С тех пор как я их застукала, я получила моральное превосходство и вроде бы должна была его за собой сохранить, правда? Он девять месяцев меня обманывал. А если верить Филу, то и раньше делал то же самое. Наш брак всегда был ложью. Он говорил мне, что отправляется на совещание, а сам трахался по всему городу, заливая любовными соками нашу машину и наше постельное белье. Говорил, что накачивает бицепсы и сбривает волосы в паху ради меня. Говорил, что не хочет секса, потому что перенервничал на работе или слишком много выпил. Или же говорил, что ему бы хотелось заняться сексом, но почему бы нам не придумать что-нибудь новое? Разве обязательно каждый раз делать это в спальне? Может, я включу воображение и изобрету какую-нибудь альтернативу? Говорил, что не может пойти на школьный спектакль, в котором участвует Хлоя, потому что у него совещание. Говорил, что любит меня. Говорил, что всегда будет рядом, что бы ни случилось.

И после всего этого он столько раз отнимал у меня это самое моральное превосходство!

Первое: я отняла у него ребенка. Похитила!

Второе: я вожу машину в состоянии алкогольного опьянения.

Третье: я ущипнула ребенка. Может, меня и не обвинят в умышленном нанесении телесных повреждений, но сам факт зафиксирован социальной службой.
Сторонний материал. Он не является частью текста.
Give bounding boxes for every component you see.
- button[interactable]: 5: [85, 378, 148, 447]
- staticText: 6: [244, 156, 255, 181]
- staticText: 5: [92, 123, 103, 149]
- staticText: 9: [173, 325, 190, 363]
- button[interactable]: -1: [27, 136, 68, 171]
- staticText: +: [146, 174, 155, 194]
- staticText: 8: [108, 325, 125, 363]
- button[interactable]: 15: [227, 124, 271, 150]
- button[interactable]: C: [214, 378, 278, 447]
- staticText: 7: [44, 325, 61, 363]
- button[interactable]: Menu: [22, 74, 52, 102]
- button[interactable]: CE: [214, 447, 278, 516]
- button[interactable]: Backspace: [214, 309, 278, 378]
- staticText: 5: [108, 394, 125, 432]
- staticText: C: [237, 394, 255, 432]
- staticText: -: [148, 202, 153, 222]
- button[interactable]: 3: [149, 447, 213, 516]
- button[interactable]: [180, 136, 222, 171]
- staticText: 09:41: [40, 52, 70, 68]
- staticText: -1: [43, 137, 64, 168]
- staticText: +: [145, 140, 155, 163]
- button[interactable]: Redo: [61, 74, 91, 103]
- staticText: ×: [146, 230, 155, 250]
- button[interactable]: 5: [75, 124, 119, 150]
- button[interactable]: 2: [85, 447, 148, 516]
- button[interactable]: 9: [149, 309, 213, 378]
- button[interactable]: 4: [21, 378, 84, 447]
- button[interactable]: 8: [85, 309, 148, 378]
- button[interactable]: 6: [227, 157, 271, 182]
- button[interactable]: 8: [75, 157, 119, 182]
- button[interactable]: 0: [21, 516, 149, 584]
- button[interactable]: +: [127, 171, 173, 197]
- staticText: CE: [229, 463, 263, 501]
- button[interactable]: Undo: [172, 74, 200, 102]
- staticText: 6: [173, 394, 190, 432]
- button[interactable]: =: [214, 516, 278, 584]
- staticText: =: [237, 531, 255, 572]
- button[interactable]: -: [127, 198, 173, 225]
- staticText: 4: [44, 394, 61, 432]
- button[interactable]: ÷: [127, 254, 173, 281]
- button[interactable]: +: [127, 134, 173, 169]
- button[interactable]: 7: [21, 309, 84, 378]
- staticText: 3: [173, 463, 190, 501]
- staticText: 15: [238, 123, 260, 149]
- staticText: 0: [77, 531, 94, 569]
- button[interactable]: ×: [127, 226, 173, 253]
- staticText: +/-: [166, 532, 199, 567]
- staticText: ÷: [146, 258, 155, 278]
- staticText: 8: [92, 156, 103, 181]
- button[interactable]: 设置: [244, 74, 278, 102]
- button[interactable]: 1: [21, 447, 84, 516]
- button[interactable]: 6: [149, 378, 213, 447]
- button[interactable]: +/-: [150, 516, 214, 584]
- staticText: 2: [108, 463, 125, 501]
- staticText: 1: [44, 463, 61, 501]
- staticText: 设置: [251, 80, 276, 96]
Жестокое обращение с детьми, что может быть хуже.

Четвертое: он — отец похищенного ребенка. Морально он недосягаем.

Да как он смеет? Правда на моей стороне!

Я выливаю кофе в раковину, сплющиваю подушку, стираю блеск с губ и натягиваю спортивные штаны. Мне плевать, что он обо мне подумает. Меня интересует только моя дочь и то, что я — права, а он — нет.

Я несколько минут сижу на диване, потом встаю, включаю радио, снова выключаю его, вставляю айпод в док-станцию и отыскиваю Эммилу Харрис, которую мы часто слушали вместе, потом бью себя по руке за то, что она вообще до сих пор хранится у меня в плейлисте, вынимаю айпод из док-станции и включаю чайник. Я уже собираюсь снова намазать губы блеском и переодеться в юбку — то есть нет, в джинсы, — когда он звонит в дверь.

*

При виде его ярость, клокочущая во мне, поутихла.

— Привет. — Я не подаю ему руку, а просто открываю дверь пошире, приглашая войти.

— Привет, Лекс, — произносит он грустным шепотом: бьет на жалость.

Его плечи поникли, он пытается встретиться со мной взглядом. Я не позволяю жалости заглушить другие чувства, которые мне сейчас нужнее.

— Входи.

Он ставит в прихожей большую коробку.

— Альбомы с фотографиями, — говорит он.

Я морщусь при виде коробки. Наши вещи.